La vicenda Apple/Eire/Ue sta dividendo l’opinione pubblica. Molti si sono schierati a favore della decisione dell’Antitrust europeo di colpire la multinazionale e la stessa Irlanda, accusata di avere offerto condizioni fiscali di favore, garantendo “aiuti di stato”; altri commentatori sono invece con Apple e con Dublino. E i motivi di conflitto tra queste visioni sono molti. In primo luogo, liberali e libertari sono portati a rigettare la decisione europea per la loro avversione a ogni tassa. Per chi ritiene che ogni prelievo tributario sia un’aggressione ai diritti di proprietà, la possibilità per Apple di sfuggire a tutto ciò non può essere condannata. Certo sarebbe meglio che tutti potessero usufruire di quelle condizioni, ma un antistatalista non contesta il diritto – per chi può – di sottrarsi al Leviatano.

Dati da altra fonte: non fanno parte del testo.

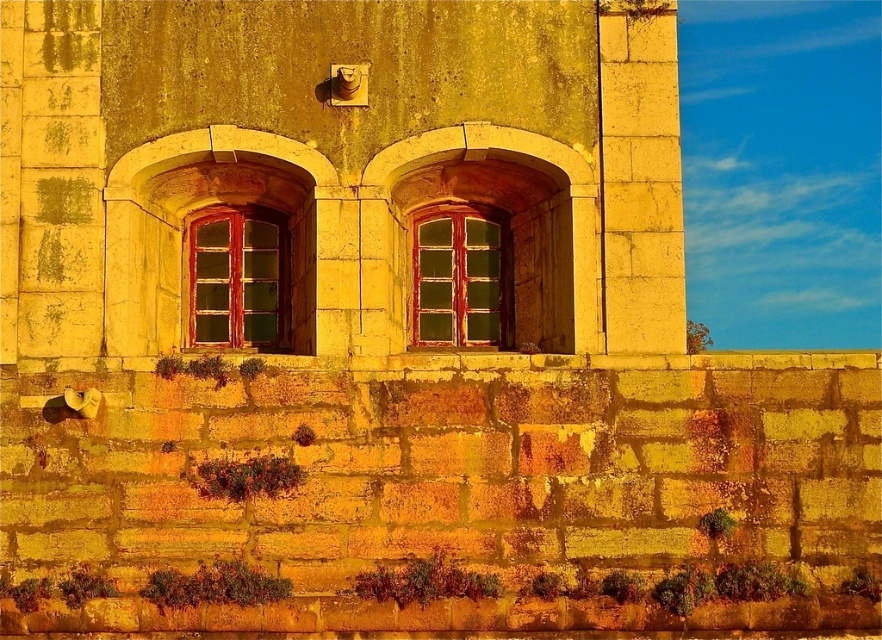 Question: Where is matte red wooden window at center located in relation to green glass window at center in the image?

Choices:
 (A) above
 (B) below

Answer: (B)

Question: Is matte red wooden window at center thinner than green glass window at center?

Choices:
 (A) yes
 (B) no

Answer: (B)

Question: Which of the following is the farthest from the observer?

Choices:
 (A) (226, 227)
 (B) (432, 321)

Answer: (A)

Question: Which of the following is the closest to the observer?

Choices:
 (A) (437, 272)
 (B) (274, 301)

Answer: (B)

Question: Which of the following is the farthest from the observer?

Choices:
 (A) (240, 244)
 (B) (421, 264)

Answer: (B)

Question: Considering the relative positions of matte red wooden window at center and green glass window at center in the image provided, where is matte red wooden window at center located with respect to green glass window at center?

Choices:
 (A) above
 (B) below

Answer: (B) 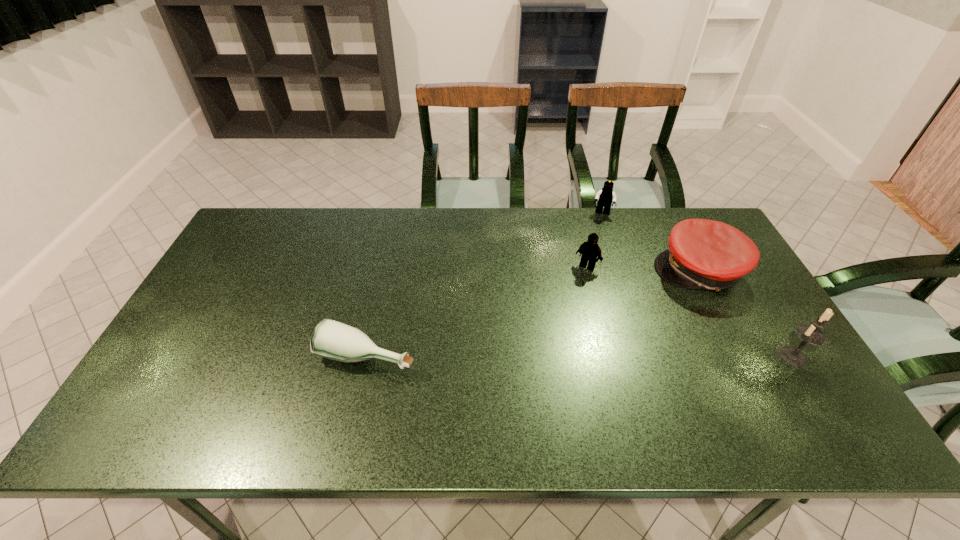 Where is `Lego situated at the far edge`? The width and height of the screenshot is (960, 540). Lego situated at the far edge is located at coordinates pos(605,197).

Where is `object that is at the near edge`? object that is at the near edge is located at coordinates (333, 340).

The width and height of the screenshot is (960, 540). I want to click on candle holder that is at the right edge, so click(x=811, y=334).

Locate an element on the screen. The width and height of the screenshot is (960, 540). cap positioned at the right edge is located at coordinates (703, 254).

Find the location of a particular element. The height and width of the screenshot is (540, 960). object located at the far right corner is located at coordinates [703, 254].

Where is `blank space at the far edge of the desktop`? blank space at the far edge of the desktop is located at coordinates (554, 237).

This screenshot has width=960, height=540. What are the coordinates of `free region at the near edge` in the screenshot? It's located at (549, 397).

In the image, there is a desktop. Identify the location of free region at the left edge. (242, 274).

This screenshot has width=960, height=540. I want to click on blank space at the right edge, so click(756, 360).

The width and height of the screenshot is (960, 540). In the image, there is a desktop. Find the location of `free space at the far left corner`. free space at the far left corner is located at coordinates (247, 245). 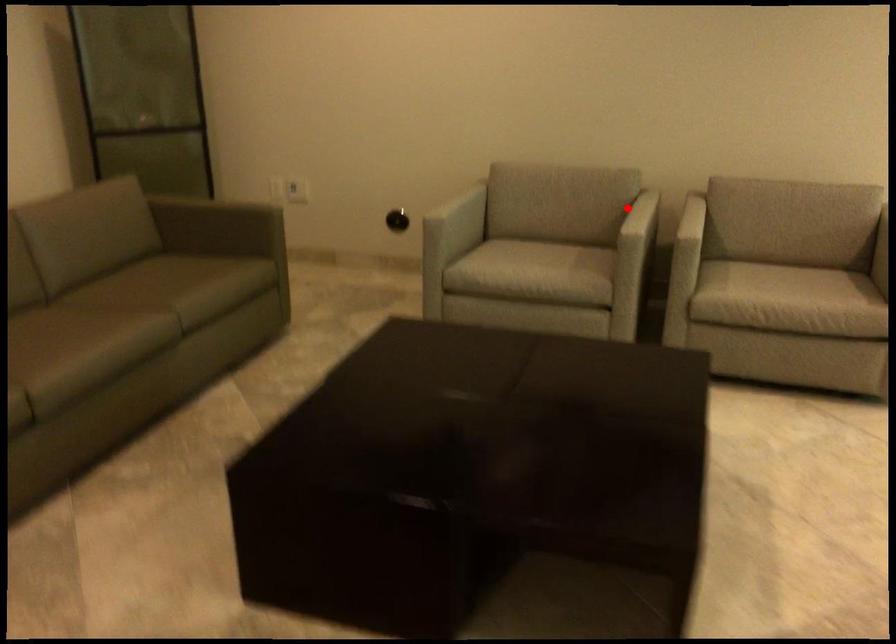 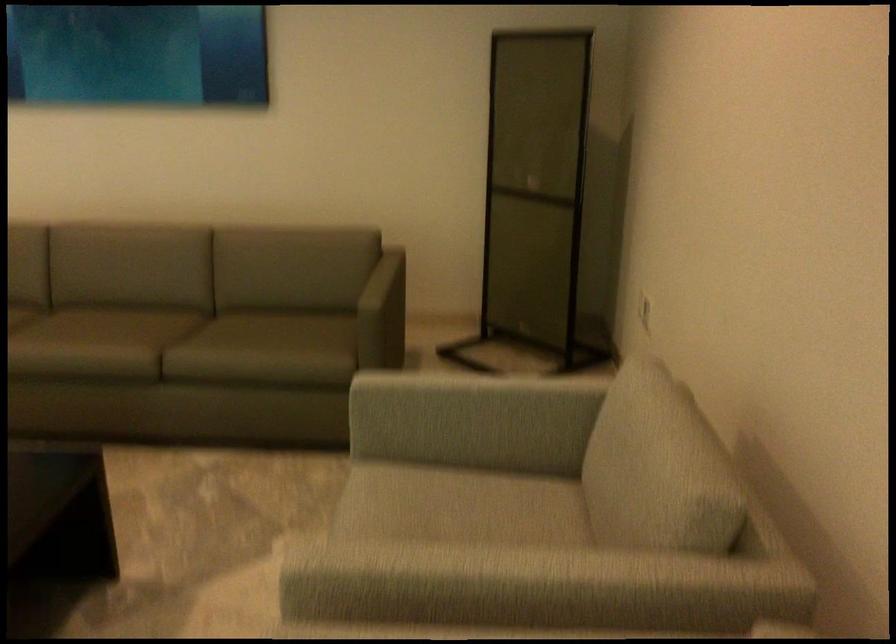 Locate, in the second image, the point that corresponds to the highlighted location in the first image.

(479, 573) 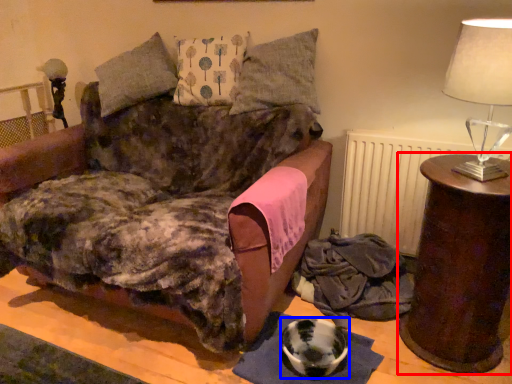 Question: Which point is further to the camera, table (highlighted by a red box) or bowl (highlighted by a blue box)?

Choices:
 (A) table
 (B) bowl

Answer: (B) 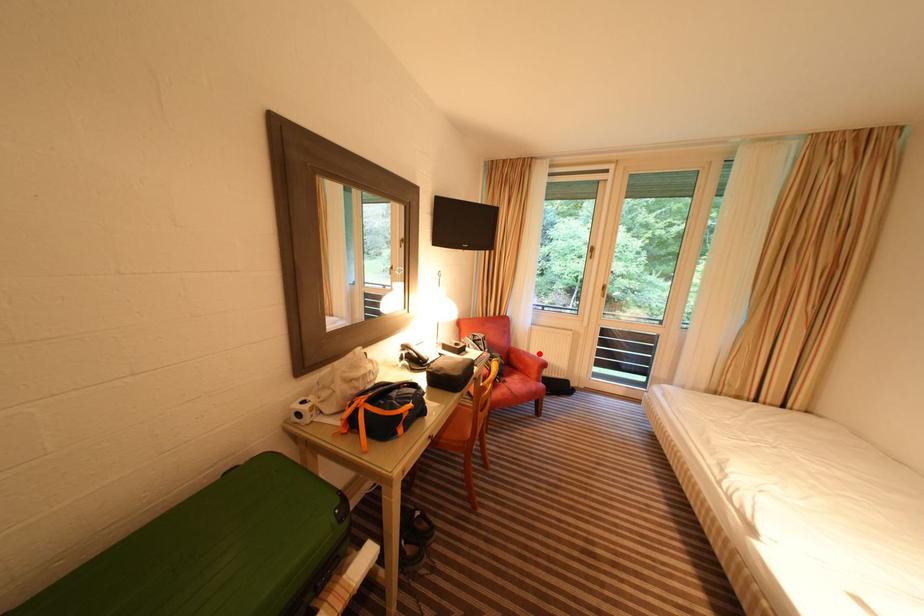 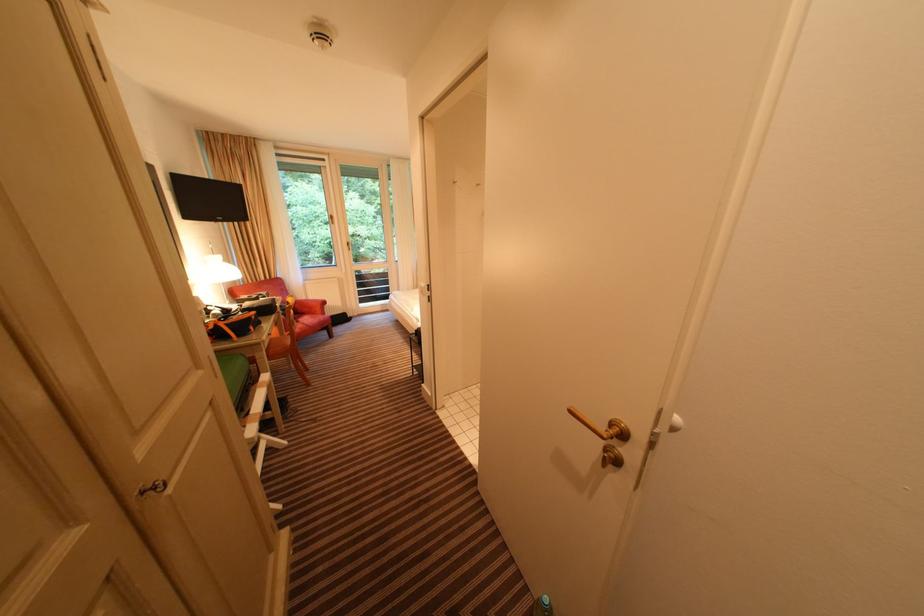 Locate, in the second image, the point that corresponds to the highlighted location in the first image.

(319, 300) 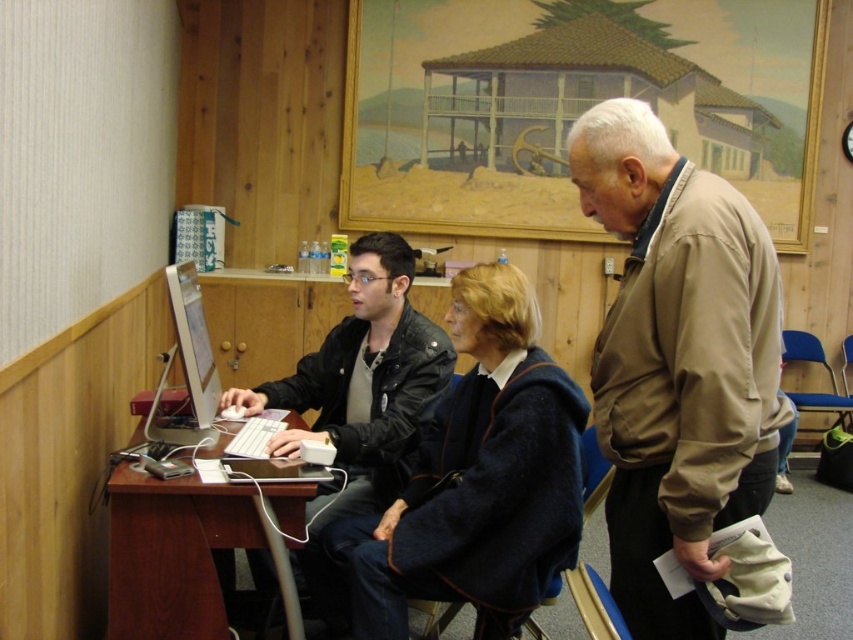 Question: In this image, where is brown wooden table at lower left located relative to matte plastic monitor at center left?

Choices:
 (A) above
 (B) below

Answer: (B)

Question: Is brown wooden table at lower left to the right of matte plastic monitor at center left from the viewer's perspective?

Choices:
 (A) no
 (B) yes

Answer: (B)

Question: Based on their relative distances, which object is farther from the black leather jacket at center?

Choices:
 (A) brown wooden table at lower left
 (B) brown cotton jacket at right
 (C) navy blue sweater at center

Answer: (B)

Question: Which point is closer to the camera?

Choices:
 (A) (508, 428)
 (B) (207, 422)
 (C) (227, 636)

Answer: (A)

Question: Observing the image, what is the correct spatial positioning of brown cotton jacket at right in reference to navy blue sweater at center?

Choices:
 (A) below
 (B) above

Answer: (B)

Question: Estimate the real-world distances between objects in this image. Which object is closer to the black leather jacket at center?

Choices:
 (A) brown cotton jacket at right
 (B) matte plastic monitor at center left
 (C) brown wooden table at lower left

Answer: (C) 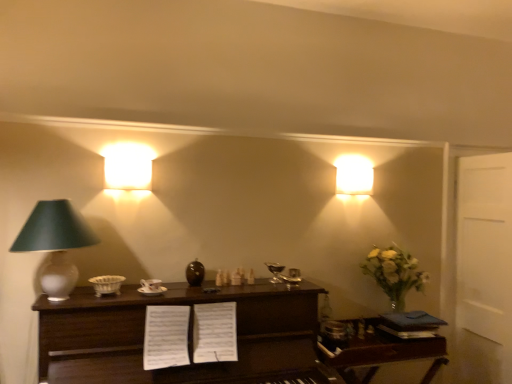 What is the approximate width of matte white lampshade at upper left, which ranks as the 2th lamp in right-to-left order?

5.17 inches.

Find the location of `wooden table at right, which is the 1th table in right-to-left order`. wooden table at right, which is the 1th table in right-to-left order is located at coordinates (379, 351).

I want to click on matte white lamp at left, which is the 1th lamp from front to back, so click(55, 243).

Measure the distance between point (367, 169) and camera.

The depth of point (367, 169) is 9.41 feet.

Based on the photo, measure the distance between point (140, 312) and camera.

A distance of 2.10 meters exists between point (140, 312) and camera.

The height and width of the screenshot is (384, 512). What do you see at coordinates (182, 366) in the screenshot?
I see `dark wood table at center, positioned as the second table in right-to-left order` at bounding box center [182, 366].

Locate an element on the screen. The width and height of the screenshot is (512, 384). matte white lampshade at upper left, the second lamp from the back is located at coordinates (128, 166).

Is wooden table at right, the 2th table viewed from the left, located within dark wood table at center, positioned as the second table in right-to-left order?

That's incorrect, wooden table at right, the 2th table viewed from the left, is not inside dark wood table at center, positioned as the second table in right-to-left order.

From a real-world perspective, who is located higher, dark wood table at center, positioned as the 1th table in left-to-right order, or wooden table at right, the 2th table viewed from the left?

dark wood table at center, positioned as the 1th table in left-to-right order.

Would you say dark wood table at center, positioned as the second table in right-to-left order, is to the left or to the right of wooden table at right, which is the 1th table in right-to-left order, in the picture?

From the image, it's evident that dark wood table at center, positioned as the second table in right-to-left order, is to the left of wooden table at right, which is the 1th table in right-to-left order.

Measure the distance between dark wood table at center, positioned as the second table in right-to-left order, and wooden table at right, the 2th table viewed from the left.

A distance of 22.65 inches exists between dark wood table at center, positioned as the second table in right-to-left order, and wooden table at right, the 2th table viewed from the left.

Where is `lamp on the right side of matte white lampshade at upper left, the 2th lamp from the left`? This screenshot has height=384, width=512. lamp on the right side of matte white lampshade at upper left, the 2th lamp from the left is located at coordinates (354, 175).

From the image's perspective, is matte white square light at upper right, which is counted as the first lamp, starting from the back, positioned above or below matte white lampshade at upper left, marked as the second lamp in a front-to-back arrangement?

Based on their image positions, matte white square light at upper right, which is counted as the first lamp, starting from the back, is located beneath matte white lampshade at upper left, marked as the second lamp in a front-to-back arrangement.

Between matte white square light at upper right, which is counted as the first lamp, starting from the back, and matte white lampshade at upper left, marked as the second lamp in a front-to-back arrangement, which one has larger width?

Wider between the two is matte white lampshade at upper left, marked as the second lamp in a front-to-back arrangement.

From the image's perspective, count 1st lamps upward from the matte white lamp at left, which ranks as the 1th lamp in left-to-right order, and point to it. Please provide its 2D coordinates.

[(354, 175)]

Is matte white lamp at left, placed as the 3th lamp when sorted from back to front, inside the boundaries of matte white square light at upper right, the 1th lamp positioned from the right, or outside?

matte white lamp at left, placed as the 3th lamp when sorted from back to front, exists outside the volume of matte white square light at upper right, the 1th lamp positioned from the right.

Which object is positioned more to the left, matte white lamp at left, the 3th lamp in the right-to-left sequence, or matte white square light at upper right, the 3th lamp positioned from the front?

Positioned to the left is matte white lamp at left, the 3th lamp in the right-to-left sequence.

Looking at this image, is matte white lamp at left, which ranks as the 1th lamp in left-to-right order, smaller than matte white square light at upper right, the 1th lamp positioned from the right?

No, matte white lamp at left, which ranks as the 1th lamp in left-to-right order, is not smaller than matte white square light at upper right, the 1th lamp positioned from the right.

From the image's perspective, who appears lower, wooden table at right, which is the 1th table in right-to-left order, or dark wood table at center, positioned as the second table in right-to-left order?

From the image's view, wooden table at right, which is the 1th table in right-to-left order, is below.

Does wooden table at right, the 2th table viewed from the left, have a lesser height compared to dark wood table at center, positioned as the second table in right-to-left order?

Yes.

Is dark wood table at center, positioned as the 1th table in left-to-right order, at the back of wooden table at right, which is the 1th table in right-to-left order?

No, dark wood table at center, positioned as the 1th table in left-to-right order, is not at the back of wooden table at right, which is the 1th table in right-to-left order.

Looking at this image, is wooden table at right, the 2th table viewed from the left, closer to the viewer compared to dark wood table at center, positioned as the second table in right-to-left order?

No, wooden table at right, the 2th table viewed from the left, is further to the viewer.

Is matte white lamp at left, placed as the 3th lamp when sorted from back to front, beside dark wood table at center, positioned as the second table in right-to-left order?

matte white lamp at left, placed as the 3th lamp when sorted from back to front, and dark wood table at center, positioned as the second table in right-to-left order, are clearly separated.

Measure the distance from matte white lamp at left, which is the 1th lamp from front to back, to dark wood table at center, positioned as the 1th table in left-to-right order.

A distance of 19.17 inches exists between matte white lamp at left, which is the 1th lamp from front to back, and dark wood table at center, positioned as the 1th table in left-to-right order.

What's the angular difference between matte white lamp at left, placed as the 3th lamp when sorted from back to front, and dark wood table at center, positioned as the 1th table in left-to-right order,'s facing directions?

They differ by 1.47 degrees in their facing directions.

This screenshot has width=512, height=384. I want to click on the 1st lamp above the dark wood table at center, positioned as the second table in right-to-left order (from the image's perspective), so click(x=55, y=243).

From the image's perspective, is matte white lamp at left, which is the 1th lamp from front to back, located above or below matte white lampshade at upper left, the second lamp from the back?

From the image's perspective, matte white lamp at left, which is the 1th lamp from front to back, appears below matte white lampshade at upper left, the second lamp from the back.

From a real-world perspective, is matte white lamp at left, the 3th lamp in the right-to-left sequence, positioned over matte white lampshade at upper left, the second lamp from the back, based on gravity?

No.

Is matte white lamp at left, the 3th lamp in the right-to-left sequence, inside or outside of matte white lampshade at upper left, the second lamp from the back?

matte white lamp at left, the 3th lamp in the right-to-left sequence, is not inside matte white lampshade at upper left, the second lamp from the back, it's outside.

From a real-world perspective, is matte white square light at upper right, placed as the 3th lamp when sorted from left to right, below wooden table at right, the 2th table viewed from the left?

Actually, matte white square light at upper right, placed as the 3th lamp when sorted from left to right, is physically above wooden table at right, the 2th table viewed from the left, in the real world.

From the image's perspective, which table is the 2nd one below the matte white square light at upper right, the 1th lamp positioned from the right? Please provide its 2D coordinates.

[(379, 351)]

From the image's perspective, which object appears higher, matte white square light at upper right, the 1th lamp positioned from the right, or wooden table at right, the 2th table viewed from the left?

matte white square light at upper right, the 1th lamp positioned from the right, is shown above in the image.

Considering the sizes of objects matte white square light at upper right, the 1th lamp positioned from the right, and wooden table at right, the 2th table viewed from the left, in the image provided, who is bigger, matte white square light at upper right, the 1th lamp positioned from the right, or wooden table at right, the 2th table viewed from the left,?

wooden table at right, the 2th table viewed from the left, is bigger.

Locate an element on the screen. This screenshot has height=384, width=512. table in front of the wooden table at right, the 2th table viewed from the left is located at coordinates (182, 366).

Identify the location of the 1st lamp positioned below the matte white lampshade at upper left, marked as the second lamp in a front-to-back arrangement (from the image's perspective). (354, 175).

When comparing their distances from matte white lamp at left, which ranks as the 1th lamp in left-to-right order, does dark wood table at center, positioned as the 1th table in left-to-right order, or matte white square light at upper right, which is counted as the first lamp, starting from the back, seem closer?

dark wood table at center, positioned as the 1th table in left-to-right order, lies closer to matte white lamp at left, which ranks as the 1th lamp in left-to-right order, than the other object.

From the image, which object appears to be nearer to matte white square light at upper right, which is counted as the first lamp, starting from the back, matte white lamp at left, placed as the 3th lamp when sorted from back to front, or wooden table at right, the 2th table viewed from the left?

Based on the image, wooden table at right, the 2th table viewed from the left, appears to be nearer to matte white square light at upper right, which is counted as the first lamp, starting from the back.

Which object lies further to the anchor point matte white square light at upper right, which is counted as the first lamp, starting from the back, matte white lampshade at upper left, the second lamp from the back, or wooden table at right, the 2th table viewed from the left?

The object further to matte white square light at upper right, which is counted as the first lamp, starting from the back, is matte white lampshade at upper left, the second lamp from the back.

Estimate the real-world distances between objects in this image. Which object is further from wooden table at right, the 2th table viewed from the left, matte white square light at upper right, which is counted as the first lamp, starting from the back, or matte white lampshade at upper left, which ranks as the 2th lamp in right-to-left order?

matte white lampshade at upper left, which ranks as the 2th lamp in right-to-left order, lies further to wooden table at right, the 2th table viewed from the left, than the other object.

From the image, which object appears to be nearer to wooden table at right, which is the 1th table in right-to-left order, dark wood table at center, positioned as the 1th table in left-to-right order, or matte white lampshade at upper left, which ranks as the 2th lamp in right-to-left order?

dark wood table at center, positioned as the 1th table in left-to-right order, lies closer to wooden table at right, which is the 1th table in right-to-left order, than the other object.

Which object lies nearer to the anchor point matte white square light at upper right, which is counted as the first lamp, starting from the back, wooden table at right, which is the 1th table in right-to-left order, or matte white lamp at left, placed as the 3th lamp when sorted from back to front?

Based on the image, wooden table at right, which is the 1th table in right-to-left order, appears to be nearer to matte white square light at upper right, which is counted as the first lamp, starting from the back.

Considering their positions, is matte white lamp at left, which is the 1th lamp from front to back, positioned closer to dark wood table at center, positioned as the 1th table in left-to-right order, than wooden table at right, the 2th table viewed from the left?

Based on the image, matte white lamp at left, which is the 1th lamp from front to back, appears to be nearer to dark wood table at center, positioned as the 1th table in left-to-right order.

Which object lies further to the anchor point matte white lampshade at upper left, the second lamp from the back, matte white lamp at left, placed as the 3th lamp when sorted from back to front, or wooden table at right, the 2th table viewed from the left?

wooden table at right, the 2th table viewed from the left, is positioned further to the anchor matte white lampshade at upper left, the second lamp from the back.

Where is `lamp between matte white lamp at left, which is the 1th lamp from front to back, and matte white square light at upper right, placed as the 3th lamp when sorted from left to right, from left to right`? Image resolution: width=512 pixels, height=384 pixels. lamp between matte white lamp at left, which is the 1th lamp from front to back, and matte white square light at upper right, placed as the 3th lamp when sorted from left to right, from left to right is located at coordinates (128, 166).

The width and height of the screenshot is (512, 384). I want to click on table between matte white lampshade at upper left, which ranks as the 2th lamp in right-to-left order, and wooden table at right, which is the 1th table in right-to-left order, in the horizontal direction, so click(x=182, y=366).

Identify the location of lamp situated between matte white lampshade at upper left, which ranks as the 2th lamp in right-to-left order, and wooden table at right, which is the 1th table in right-to-left order, from left to right. The height and width of the screenshot is (384, 512). (354, 175).

Find the location of a particular element. table between matte white lampshade at upper left, the second lamp from the back, and matte white square light at upper right, the 1th lamp positioned from the right is located at coordinates (182, 366).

C’è però molto altro a dividere i due fronti. In particolare, vi è una diversa valutazione dell’eguaglianza di fronte al diritto. Chi difende la pena comminata alla Apple insiste nell’evidenziare quanto sia assurdo che l’impresa americana (grazie a un tax ruling concordato) goda di un privilegio. L’argomento è che ogni settore dovrebbe avere il medesimo trattamento. Ma perché ogni settore? E chi ne definisce i confini? Se meno tasse ad Apple è aiuto di stato, non è aiuto di stato anche assicurare tasse inferiori alle imprese che producono energia verde o che operano nella cultura? Senza considerare che l’argomento difensivo irlandese è che quel tax ruling non è stato negato ad altri soggetti: si facciano avanti e saranno valutati.

 


 


 

E’ pure opinabile l’idea che l’eguaglianza dinanzi alla legge sia sempre un valore: tra una situazione in cui tutti si è egualmente colpiti da una legge ingiusta e una in cui qualcuno riesce a sottrarsi, meglio la seconda ipotesi. Ma qui abbiamo a che fare con un vero conflitto culturale: una faglia profonda che separa le isole britanniche e il continente. Da noi, in effetti, diritto è sempre sinonimo di eguaglianza, anche nell’ingiustizia. Nella tradizione britannica, che ha il suo atto costitutivo simbolico in privilegi concessi a baroni (la Magna Charta), il diritto è soprattutto libertà, anche in privilegi che poi, con il tempo, possono esseri estesi ad altri. Per giunta gli irlandesi si sono mossi con pragmatismo: hanno colto la possibilità di avere, a casa loro, un’impresa colossale, con i benefici che ne derivano. Hanno introdotto condizioni di favore, come già quando avevano fatto creando porti franchi e aree a bassa fiscalità. E se oggi in Irlanda la legislazione prevede un corporate tax rate del 12,5 per cento è pure grazie a quelle scelte, che hanno posto le premesse per prelievi assai contenuti nell’intera repubblica.

 

Quanti sono schierati contro l’Eire, e vogliono quindi che il governo irlandese intaschi quei 13 miliardi che ora rifiuta, equiparano poi una tassa in meno a un aiuto di Stato. Sul piano contabile è la stessa cosa, certo, ma dovrebbe comunque permanere una differenza tra il mantenere il controllo sulla ricchezza prodotta e, al contrario, disporre della ricchezza altrui. Nel primo caso abbiamo la situazione di Apple, mentre nel secondo abbiamo aziende come la Rai, che vivono di soldi che i contribuenti sono costretti a dare; e solo in questo caso si dovrebbe parlare di “aiuto di Stato”.

 

Un ultimo motivo di conflitto è sulla competizione tra istituzioni. Lo ha ricordato molto bene Massimiliano Trovato ieri su queste pagine: la via irlandese alla prosperità è quella di una piccola comunità che si gestisce da sé, attrae imprese, stimola gli altri (il Regno Unito, ad esempio) ad abbassare le proprie aliquote. L’Europa che colpisce la Apple è contro questa concorrenza tra territori: perché sa che quando al di là di una frontiera si possono trovare condizioni migliori, la mobilità dei soggetti limita il potere dei governanti. In un’Europa all’irlandese realtà come la Francia e l’Italia sarebbero costrette a ridurre spese ed entrate. Ed è proprio questo che a Bruxelles non si vuole.